Problem description: When a line in the entries below contains the word "verstaan", copy that line.

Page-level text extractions
* * * * *

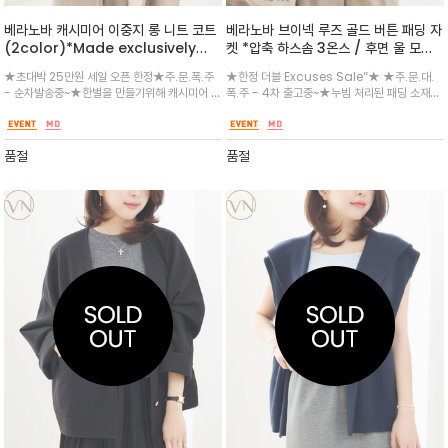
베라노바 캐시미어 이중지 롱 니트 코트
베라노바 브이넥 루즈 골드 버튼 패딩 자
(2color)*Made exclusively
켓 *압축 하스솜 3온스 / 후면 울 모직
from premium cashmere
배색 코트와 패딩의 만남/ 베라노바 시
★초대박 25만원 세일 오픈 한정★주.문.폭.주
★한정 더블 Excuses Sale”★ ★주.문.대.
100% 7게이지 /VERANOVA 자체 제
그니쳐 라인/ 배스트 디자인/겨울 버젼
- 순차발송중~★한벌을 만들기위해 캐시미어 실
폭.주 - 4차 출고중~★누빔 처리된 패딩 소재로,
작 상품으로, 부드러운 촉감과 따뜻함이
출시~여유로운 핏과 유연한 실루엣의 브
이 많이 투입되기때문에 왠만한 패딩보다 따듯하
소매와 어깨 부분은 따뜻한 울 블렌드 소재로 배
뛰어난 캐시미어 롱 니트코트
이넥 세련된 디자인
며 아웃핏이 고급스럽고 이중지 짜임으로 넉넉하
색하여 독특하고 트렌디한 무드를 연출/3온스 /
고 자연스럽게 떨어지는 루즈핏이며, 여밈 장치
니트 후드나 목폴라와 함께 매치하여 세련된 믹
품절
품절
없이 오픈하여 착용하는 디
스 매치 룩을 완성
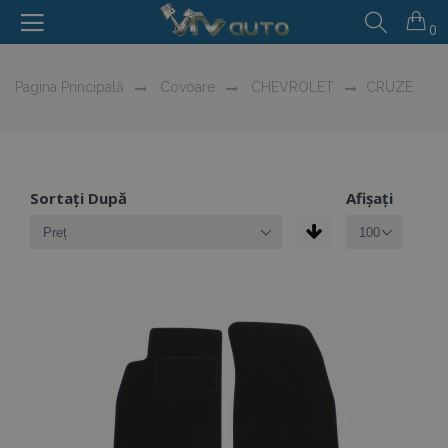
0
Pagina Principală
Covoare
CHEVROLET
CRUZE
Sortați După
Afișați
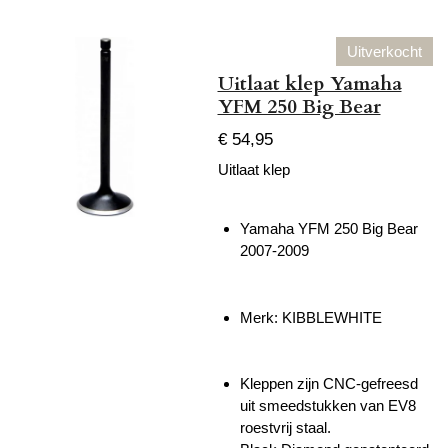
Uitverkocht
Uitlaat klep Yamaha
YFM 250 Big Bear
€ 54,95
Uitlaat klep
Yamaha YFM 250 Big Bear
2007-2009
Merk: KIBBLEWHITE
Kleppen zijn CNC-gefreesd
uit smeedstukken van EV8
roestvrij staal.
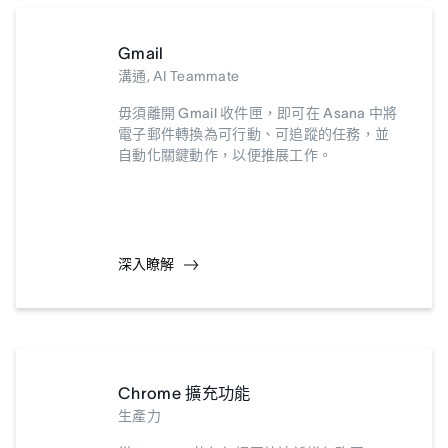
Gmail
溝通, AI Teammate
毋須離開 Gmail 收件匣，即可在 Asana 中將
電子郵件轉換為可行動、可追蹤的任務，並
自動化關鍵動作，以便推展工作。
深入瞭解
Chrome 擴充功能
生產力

* * * * *

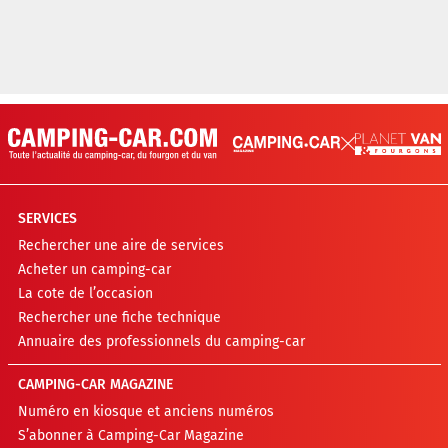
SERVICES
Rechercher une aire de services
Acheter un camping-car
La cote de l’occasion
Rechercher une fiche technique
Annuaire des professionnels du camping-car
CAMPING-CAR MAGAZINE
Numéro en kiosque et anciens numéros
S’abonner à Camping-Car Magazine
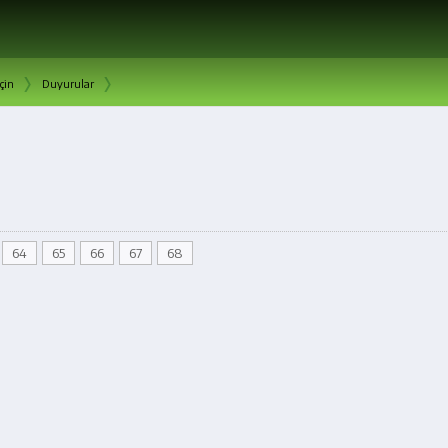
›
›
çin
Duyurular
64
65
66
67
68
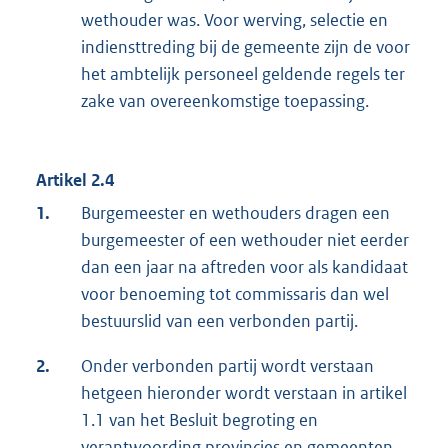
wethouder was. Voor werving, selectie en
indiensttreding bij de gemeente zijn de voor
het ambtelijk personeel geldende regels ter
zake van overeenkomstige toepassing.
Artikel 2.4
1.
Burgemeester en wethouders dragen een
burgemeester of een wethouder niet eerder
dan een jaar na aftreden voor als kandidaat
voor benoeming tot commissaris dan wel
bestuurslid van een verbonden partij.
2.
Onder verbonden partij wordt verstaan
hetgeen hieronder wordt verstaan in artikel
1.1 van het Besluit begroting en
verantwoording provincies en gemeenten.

* * * * *

The answer:
Onder verbonden partij wordt verstaan
hetgeen hieronder wordt verstaan in artikel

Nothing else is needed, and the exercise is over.